This thread has been locked.

If you have a related question, please click the "Ask a related question" button in the top right corner. The newly created question will be automatically linked to this question.

RTOS/TM4C1294NCPDT: FPU registers corrupted when using in SWI

Part Number: TM4C1294NCPDT
Other Parts Discussed in Thread: SYSBIOS

Tool/software: TI-RTOS

Hello all,

I'm using FPU in a SWI context (priority 15).

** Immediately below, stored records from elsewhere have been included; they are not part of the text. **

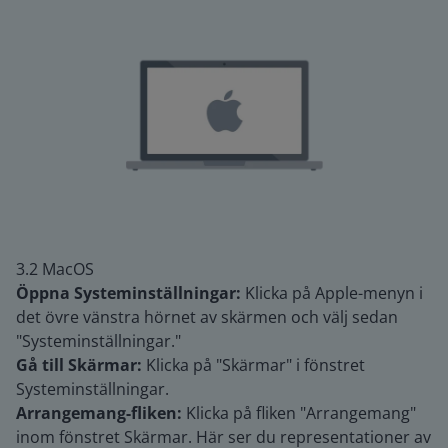
3.2 MacOS
Öppna Systeminställningar:
Klicka på Apple-menyn i
det övre vänstra hörnet av skärmen och välj sedan
"Systeminställningar."
Gå till Skärmar:
Klicka på "Skärmar" i fönstret
Systeminställningar.
Arrangemang-fliken:
Klicka på fliken "Arrangemang"
inom fönstret Skärmar. Här ser du representationer av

When doing a comparison between 2 floats always expected to be equal sometime (about one over some million) I get comparison fail.

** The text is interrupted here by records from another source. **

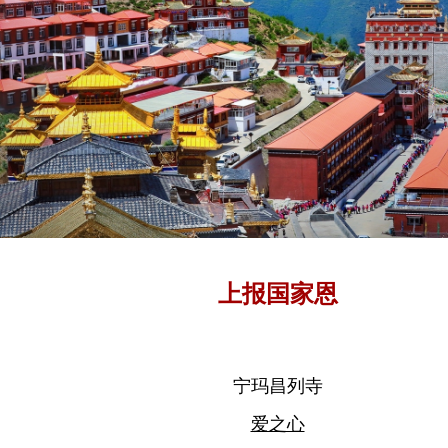
上报国家恩
宁玛昌列寺
爱之心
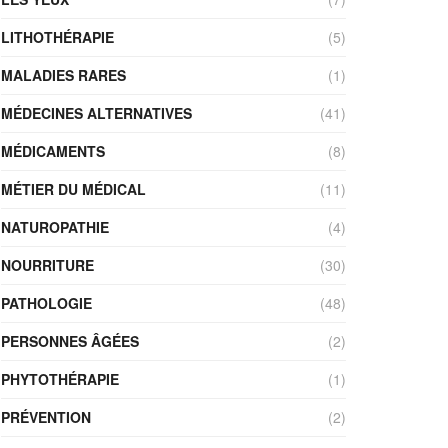
LITHOTHÉRAPIE
(5)
MALADIES RARES
(1)
MÉDECINES ALTERNATIVES
(41)
MÉDICAMENTS
(8)
MÉTIER DU MÉDICAL
(11)
NATUROPATHIE
(4)
NOURRITURE
(30)
PATHOLOGIE
(48)
PERSONNES ÂGÉES
(2)
PHYTOTHÉRAPIE
(1)
PRÉVENTION
(2)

Placing a hw breakpoint shows that S0, and sometime also S1 report uncorrect value.

I've attached a screenshot where CPU is halted after comparison fails.

There S0 and S1 are loaded from addresses contained in R0 and R1, both locations contain the correct values, 30.152075 that is 0x41F13773. However, in S0 now I see 0 which is the reason breakpoint is hit.

By tracing flow with some homemade ram logger I see that problem occurs only if this SWI function is interrupted by a HWI, that I would consider not using floating point unit.

I'm using tirtos_tivac_2_14_00_10.

All I can think about is something that FPU regs are not saving at context switch and someone could use them.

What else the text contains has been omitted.